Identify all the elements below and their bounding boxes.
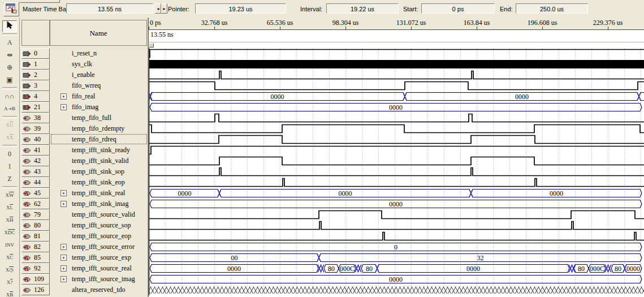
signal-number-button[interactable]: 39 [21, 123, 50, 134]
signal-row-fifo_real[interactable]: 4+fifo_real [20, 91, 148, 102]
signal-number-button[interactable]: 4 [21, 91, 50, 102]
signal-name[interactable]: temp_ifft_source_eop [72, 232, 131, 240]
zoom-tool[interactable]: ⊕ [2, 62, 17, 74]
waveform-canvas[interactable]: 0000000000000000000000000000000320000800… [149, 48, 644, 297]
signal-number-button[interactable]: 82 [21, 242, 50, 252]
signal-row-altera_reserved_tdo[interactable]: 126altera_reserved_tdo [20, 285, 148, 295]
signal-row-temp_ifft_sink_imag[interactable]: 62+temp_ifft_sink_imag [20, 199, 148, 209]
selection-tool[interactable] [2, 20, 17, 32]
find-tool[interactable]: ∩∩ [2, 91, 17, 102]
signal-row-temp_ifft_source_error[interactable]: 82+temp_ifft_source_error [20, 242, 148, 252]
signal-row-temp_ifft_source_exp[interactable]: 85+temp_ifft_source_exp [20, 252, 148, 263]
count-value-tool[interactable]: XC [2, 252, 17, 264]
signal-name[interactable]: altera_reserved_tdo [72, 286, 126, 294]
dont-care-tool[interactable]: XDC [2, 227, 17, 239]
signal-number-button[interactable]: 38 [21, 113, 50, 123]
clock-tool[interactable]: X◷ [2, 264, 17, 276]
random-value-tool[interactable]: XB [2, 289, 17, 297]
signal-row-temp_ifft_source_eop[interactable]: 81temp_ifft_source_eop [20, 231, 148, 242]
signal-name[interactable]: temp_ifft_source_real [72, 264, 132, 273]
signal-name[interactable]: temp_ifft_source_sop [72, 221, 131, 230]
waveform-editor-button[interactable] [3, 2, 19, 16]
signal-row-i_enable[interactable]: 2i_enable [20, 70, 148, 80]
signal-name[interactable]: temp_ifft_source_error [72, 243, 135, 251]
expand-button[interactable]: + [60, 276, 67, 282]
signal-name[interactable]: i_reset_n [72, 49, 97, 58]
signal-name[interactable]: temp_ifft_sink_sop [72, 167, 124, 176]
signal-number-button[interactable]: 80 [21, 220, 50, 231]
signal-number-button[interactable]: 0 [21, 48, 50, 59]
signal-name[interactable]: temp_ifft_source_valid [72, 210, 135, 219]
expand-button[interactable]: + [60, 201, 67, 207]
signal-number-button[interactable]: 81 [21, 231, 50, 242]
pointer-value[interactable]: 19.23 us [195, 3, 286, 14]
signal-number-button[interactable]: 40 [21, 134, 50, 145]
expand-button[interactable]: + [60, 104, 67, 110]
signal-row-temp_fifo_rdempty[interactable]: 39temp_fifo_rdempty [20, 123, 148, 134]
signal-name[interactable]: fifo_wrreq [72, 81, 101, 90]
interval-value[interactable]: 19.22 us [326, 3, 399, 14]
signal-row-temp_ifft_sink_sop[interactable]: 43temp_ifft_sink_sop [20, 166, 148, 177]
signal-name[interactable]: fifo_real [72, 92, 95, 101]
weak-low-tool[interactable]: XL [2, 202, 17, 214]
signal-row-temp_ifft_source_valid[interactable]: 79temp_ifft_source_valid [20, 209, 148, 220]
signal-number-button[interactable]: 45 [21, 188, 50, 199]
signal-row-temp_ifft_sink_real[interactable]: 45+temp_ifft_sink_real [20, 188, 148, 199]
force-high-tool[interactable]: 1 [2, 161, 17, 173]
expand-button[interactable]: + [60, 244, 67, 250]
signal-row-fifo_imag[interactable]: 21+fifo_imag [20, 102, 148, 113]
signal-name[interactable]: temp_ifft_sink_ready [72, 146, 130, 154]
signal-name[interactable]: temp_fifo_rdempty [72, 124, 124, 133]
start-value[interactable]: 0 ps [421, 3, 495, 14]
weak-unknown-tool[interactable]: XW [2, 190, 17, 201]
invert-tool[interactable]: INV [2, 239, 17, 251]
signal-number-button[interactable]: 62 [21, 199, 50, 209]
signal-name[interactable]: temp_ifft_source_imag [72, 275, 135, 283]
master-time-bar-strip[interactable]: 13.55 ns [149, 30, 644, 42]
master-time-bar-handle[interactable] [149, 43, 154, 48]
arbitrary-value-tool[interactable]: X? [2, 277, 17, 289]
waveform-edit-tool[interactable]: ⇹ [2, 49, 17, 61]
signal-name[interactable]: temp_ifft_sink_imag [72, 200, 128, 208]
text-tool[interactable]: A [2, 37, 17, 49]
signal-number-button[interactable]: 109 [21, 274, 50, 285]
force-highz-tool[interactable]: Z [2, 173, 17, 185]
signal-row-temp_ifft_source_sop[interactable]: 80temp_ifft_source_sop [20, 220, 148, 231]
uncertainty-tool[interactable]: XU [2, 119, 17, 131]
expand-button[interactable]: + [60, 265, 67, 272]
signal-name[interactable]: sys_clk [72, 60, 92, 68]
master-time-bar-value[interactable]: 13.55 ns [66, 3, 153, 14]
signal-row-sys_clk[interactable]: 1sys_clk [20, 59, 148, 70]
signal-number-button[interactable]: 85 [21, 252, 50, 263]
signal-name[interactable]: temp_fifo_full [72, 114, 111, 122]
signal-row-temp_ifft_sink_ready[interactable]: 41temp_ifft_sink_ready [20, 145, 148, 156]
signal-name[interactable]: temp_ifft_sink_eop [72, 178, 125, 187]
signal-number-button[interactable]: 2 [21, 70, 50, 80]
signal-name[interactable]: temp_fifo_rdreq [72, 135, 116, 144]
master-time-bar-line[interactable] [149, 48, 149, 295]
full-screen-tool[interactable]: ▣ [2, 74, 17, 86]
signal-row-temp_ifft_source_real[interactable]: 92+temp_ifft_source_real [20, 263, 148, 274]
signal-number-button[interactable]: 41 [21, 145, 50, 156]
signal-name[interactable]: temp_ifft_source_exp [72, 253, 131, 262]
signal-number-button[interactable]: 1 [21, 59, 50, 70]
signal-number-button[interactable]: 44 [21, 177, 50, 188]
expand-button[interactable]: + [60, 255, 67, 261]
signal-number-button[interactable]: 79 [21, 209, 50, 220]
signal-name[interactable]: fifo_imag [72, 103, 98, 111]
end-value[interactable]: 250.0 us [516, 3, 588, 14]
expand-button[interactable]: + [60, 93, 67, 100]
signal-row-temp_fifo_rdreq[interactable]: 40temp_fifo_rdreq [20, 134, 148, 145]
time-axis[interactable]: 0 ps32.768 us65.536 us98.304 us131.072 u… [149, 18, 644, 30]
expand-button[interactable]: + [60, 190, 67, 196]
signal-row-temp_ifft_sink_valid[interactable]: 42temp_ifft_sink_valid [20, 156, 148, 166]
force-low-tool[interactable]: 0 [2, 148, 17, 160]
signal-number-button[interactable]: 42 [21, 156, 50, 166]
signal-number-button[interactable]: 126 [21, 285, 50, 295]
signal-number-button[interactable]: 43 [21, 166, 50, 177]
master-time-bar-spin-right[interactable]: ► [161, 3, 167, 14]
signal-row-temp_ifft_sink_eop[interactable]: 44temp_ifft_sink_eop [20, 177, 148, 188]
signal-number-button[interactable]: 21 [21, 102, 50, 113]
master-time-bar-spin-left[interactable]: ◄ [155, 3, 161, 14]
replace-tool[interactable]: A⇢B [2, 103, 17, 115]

------------------------------------------------------------------------

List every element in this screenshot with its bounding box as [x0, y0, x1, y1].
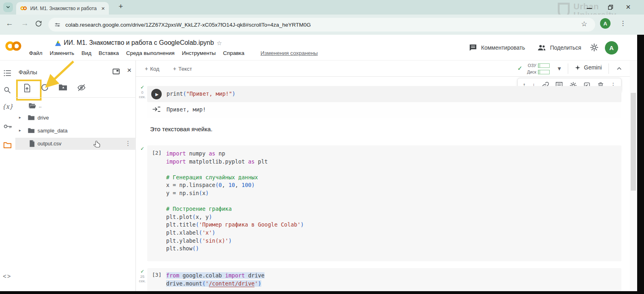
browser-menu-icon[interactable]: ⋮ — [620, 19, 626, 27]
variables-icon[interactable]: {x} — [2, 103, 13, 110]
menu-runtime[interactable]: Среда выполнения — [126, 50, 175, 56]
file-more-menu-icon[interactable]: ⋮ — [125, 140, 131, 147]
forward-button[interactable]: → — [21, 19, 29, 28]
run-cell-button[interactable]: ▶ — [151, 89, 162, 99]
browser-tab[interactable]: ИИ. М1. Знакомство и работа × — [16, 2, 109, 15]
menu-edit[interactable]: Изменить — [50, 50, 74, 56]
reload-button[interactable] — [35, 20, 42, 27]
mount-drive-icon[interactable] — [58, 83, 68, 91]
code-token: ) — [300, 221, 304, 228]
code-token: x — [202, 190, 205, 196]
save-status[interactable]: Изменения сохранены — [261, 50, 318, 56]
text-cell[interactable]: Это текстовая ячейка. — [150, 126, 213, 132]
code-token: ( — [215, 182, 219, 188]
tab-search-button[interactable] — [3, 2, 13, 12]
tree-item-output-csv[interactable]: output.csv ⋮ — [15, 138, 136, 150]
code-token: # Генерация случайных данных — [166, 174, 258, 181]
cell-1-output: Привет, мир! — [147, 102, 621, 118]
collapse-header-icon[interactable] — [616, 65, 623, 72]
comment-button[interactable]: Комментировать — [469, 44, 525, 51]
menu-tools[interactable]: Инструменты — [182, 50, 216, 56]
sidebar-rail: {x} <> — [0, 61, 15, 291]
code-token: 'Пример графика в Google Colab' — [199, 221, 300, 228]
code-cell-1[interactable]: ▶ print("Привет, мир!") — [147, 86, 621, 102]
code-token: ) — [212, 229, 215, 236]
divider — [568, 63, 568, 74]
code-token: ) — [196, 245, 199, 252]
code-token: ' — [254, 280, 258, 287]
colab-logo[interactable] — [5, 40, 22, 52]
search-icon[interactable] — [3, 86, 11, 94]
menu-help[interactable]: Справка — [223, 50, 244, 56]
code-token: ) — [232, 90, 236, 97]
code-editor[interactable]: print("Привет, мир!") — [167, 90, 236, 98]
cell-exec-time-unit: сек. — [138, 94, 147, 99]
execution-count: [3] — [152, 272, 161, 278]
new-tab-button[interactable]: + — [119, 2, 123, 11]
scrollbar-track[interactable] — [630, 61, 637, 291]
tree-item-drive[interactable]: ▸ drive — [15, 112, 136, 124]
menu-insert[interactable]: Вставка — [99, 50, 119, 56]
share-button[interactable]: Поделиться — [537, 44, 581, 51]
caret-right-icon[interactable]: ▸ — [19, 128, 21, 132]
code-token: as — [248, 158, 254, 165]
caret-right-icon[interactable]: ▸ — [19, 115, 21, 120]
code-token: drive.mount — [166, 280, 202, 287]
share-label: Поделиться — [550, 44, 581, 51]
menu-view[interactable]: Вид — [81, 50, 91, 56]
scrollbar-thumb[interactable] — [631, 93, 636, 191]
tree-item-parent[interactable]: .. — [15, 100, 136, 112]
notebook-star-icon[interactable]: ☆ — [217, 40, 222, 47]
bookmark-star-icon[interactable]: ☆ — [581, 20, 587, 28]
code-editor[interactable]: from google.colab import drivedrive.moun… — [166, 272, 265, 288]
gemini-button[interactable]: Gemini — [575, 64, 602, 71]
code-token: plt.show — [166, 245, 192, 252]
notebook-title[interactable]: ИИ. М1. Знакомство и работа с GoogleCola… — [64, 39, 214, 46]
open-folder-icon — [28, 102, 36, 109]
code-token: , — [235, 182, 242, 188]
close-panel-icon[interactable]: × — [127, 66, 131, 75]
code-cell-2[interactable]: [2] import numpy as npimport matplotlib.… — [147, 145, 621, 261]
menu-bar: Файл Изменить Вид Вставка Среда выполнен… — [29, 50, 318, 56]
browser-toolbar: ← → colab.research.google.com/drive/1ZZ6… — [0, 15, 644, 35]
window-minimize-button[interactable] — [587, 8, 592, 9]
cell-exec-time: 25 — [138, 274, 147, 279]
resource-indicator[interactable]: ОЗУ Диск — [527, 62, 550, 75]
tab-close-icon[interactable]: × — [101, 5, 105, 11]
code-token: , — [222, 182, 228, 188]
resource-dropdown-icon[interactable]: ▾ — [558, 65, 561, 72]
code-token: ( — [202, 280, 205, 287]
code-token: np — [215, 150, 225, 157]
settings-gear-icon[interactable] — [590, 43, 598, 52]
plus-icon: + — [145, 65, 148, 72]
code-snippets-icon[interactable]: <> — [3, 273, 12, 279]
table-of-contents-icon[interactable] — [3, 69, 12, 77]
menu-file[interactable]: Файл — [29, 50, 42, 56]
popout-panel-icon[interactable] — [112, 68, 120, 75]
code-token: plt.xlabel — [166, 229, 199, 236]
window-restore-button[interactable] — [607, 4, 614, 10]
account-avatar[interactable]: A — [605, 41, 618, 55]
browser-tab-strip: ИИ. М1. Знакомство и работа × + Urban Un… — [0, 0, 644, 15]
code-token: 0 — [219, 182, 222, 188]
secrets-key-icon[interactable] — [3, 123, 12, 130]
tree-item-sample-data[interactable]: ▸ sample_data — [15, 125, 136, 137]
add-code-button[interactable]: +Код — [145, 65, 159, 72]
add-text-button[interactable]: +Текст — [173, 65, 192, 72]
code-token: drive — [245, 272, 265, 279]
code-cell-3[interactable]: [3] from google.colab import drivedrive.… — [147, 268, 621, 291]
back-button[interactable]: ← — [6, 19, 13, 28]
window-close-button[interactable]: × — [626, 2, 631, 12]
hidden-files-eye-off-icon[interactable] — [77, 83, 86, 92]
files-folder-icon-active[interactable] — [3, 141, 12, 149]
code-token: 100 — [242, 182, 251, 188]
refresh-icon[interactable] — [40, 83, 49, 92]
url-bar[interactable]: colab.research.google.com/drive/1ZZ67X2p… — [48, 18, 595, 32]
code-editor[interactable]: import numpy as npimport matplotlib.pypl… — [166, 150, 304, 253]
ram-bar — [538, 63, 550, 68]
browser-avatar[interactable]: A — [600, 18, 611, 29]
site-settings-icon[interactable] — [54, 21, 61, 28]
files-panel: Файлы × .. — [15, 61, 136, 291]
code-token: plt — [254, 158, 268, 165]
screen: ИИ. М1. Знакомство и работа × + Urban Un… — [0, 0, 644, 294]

------------------------------------------------------------------------

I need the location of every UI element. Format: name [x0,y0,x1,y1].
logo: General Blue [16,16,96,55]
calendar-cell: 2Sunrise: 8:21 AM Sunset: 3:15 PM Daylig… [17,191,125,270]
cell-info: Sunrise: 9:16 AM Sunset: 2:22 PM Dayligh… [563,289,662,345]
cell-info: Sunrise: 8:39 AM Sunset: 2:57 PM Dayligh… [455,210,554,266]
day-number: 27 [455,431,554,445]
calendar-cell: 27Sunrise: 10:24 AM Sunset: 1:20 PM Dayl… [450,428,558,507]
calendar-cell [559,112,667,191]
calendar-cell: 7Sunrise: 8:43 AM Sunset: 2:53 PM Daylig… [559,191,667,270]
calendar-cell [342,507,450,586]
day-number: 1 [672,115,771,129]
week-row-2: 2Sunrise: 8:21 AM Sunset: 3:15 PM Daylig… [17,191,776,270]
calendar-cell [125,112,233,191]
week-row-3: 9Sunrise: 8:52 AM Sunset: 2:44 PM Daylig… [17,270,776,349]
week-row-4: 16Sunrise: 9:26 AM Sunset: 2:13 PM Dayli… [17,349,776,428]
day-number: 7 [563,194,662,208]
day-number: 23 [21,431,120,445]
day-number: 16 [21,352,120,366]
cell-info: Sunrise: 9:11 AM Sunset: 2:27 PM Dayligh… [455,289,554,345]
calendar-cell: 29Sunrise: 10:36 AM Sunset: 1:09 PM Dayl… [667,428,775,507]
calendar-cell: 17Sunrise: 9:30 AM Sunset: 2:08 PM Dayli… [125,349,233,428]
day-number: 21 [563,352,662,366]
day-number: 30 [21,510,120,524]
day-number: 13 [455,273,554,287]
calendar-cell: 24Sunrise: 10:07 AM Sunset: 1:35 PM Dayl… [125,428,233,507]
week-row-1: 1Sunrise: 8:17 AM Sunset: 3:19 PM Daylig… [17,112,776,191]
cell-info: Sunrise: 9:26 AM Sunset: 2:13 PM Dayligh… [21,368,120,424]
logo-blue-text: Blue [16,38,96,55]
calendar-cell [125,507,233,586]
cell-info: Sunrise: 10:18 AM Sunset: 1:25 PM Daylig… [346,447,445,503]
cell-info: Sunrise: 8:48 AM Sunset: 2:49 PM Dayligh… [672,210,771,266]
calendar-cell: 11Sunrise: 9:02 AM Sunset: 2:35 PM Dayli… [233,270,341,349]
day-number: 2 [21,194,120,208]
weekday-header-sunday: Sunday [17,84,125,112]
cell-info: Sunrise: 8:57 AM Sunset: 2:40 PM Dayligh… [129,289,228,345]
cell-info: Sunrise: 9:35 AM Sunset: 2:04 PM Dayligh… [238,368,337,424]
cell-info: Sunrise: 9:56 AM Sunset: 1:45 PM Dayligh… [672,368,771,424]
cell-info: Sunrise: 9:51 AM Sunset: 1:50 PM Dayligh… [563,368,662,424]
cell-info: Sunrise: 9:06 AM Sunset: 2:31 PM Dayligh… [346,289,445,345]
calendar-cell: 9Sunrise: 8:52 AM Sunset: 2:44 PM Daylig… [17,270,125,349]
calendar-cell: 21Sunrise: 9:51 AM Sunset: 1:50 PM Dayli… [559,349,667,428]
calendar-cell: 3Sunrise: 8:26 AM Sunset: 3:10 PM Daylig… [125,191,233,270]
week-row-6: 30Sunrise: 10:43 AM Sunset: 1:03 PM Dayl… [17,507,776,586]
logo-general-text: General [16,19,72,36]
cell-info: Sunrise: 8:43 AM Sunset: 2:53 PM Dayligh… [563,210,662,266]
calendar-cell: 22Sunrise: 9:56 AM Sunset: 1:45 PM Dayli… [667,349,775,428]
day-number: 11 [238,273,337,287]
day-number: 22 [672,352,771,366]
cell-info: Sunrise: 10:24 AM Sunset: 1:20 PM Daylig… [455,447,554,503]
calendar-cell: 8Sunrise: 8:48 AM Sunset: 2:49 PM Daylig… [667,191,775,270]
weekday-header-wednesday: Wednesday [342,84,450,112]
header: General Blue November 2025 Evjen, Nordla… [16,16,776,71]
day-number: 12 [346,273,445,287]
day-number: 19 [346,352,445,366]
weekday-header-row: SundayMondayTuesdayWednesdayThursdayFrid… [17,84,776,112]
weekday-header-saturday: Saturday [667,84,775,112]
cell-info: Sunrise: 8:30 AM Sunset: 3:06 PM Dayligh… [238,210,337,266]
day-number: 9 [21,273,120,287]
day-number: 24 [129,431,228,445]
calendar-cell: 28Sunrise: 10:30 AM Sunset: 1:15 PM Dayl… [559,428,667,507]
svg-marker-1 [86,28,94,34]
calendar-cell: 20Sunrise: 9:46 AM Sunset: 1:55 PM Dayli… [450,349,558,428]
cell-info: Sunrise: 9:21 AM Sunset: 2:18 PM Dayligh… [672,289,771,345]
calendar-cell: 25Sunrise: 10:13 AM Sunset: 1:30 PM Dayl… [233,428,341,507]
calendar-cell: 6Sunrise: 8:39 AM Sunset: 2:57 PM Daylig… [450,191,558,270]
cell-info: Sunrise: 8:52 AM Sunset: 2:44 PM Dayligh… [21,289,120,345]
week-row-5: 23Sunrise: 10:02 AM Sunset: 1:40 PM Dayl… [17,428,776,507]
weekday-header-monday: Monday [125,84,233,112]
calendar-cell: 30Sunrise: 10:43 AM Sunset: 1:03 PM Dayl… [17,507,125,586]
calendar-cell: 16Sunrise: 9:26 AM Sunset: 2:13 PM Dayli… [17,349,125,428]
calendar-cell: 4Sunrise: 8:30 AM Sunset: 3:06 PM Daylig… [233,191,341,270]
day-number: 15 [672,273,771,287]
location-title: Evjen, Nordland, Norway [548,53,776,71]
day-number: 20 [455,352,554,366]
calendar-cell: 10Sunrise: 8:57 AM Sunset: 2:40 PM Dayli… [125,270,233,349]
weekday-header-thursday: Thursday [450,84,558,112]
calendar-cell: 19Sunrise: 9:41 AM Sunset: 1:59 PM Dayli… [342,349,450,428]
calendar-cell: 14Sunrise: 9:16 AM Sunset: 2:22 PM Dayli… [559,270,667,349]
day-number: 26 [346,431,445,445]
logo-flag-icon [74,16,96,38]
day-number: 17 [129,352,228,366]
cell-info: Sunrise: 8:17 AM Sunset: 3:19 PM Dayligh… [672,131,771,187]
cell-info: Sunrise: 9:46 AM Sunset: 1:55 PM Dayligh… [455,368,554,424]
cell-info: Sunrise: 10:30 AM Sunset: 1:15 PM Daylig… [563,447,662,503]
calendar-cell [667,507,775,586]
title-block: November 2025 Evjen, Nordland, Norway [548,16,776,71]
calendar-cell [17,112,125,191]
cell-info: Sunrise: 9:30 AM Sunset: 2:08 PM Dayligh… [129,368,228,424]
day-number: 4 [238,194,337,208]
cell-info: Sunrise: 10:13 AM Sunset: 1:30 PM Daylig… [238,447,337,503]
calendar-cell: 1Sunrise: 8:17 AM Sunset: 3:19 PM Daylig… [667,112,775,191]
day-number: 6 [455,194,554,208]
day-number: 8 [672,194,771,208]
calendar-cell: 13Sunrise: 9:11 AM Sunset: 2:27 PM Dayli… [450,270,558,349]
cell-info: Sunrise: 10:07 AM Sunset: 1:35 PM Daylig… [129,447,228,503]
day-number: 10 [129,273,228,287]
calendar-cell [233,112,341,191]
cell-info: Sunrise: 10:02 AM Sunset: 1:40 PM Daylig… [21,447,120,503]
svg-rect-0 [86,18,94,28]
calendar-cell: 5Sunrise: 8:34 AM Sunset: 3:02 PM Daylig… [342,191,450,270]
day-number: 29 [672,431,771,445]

------------------------------------------------------------------------

◆ **WHAT THE TASK ASKS**
A line belongs in the answer if it contains the word "print"; copy every such line from the data above.

◆ **TASK SOLUTION**
code-cell-1[interactable]: ▶ print("Привет, мир!") — [147, 86, 621, 102]
code-editor[interactable]: print("Привет, мир!") — [167, 90, 236, 98]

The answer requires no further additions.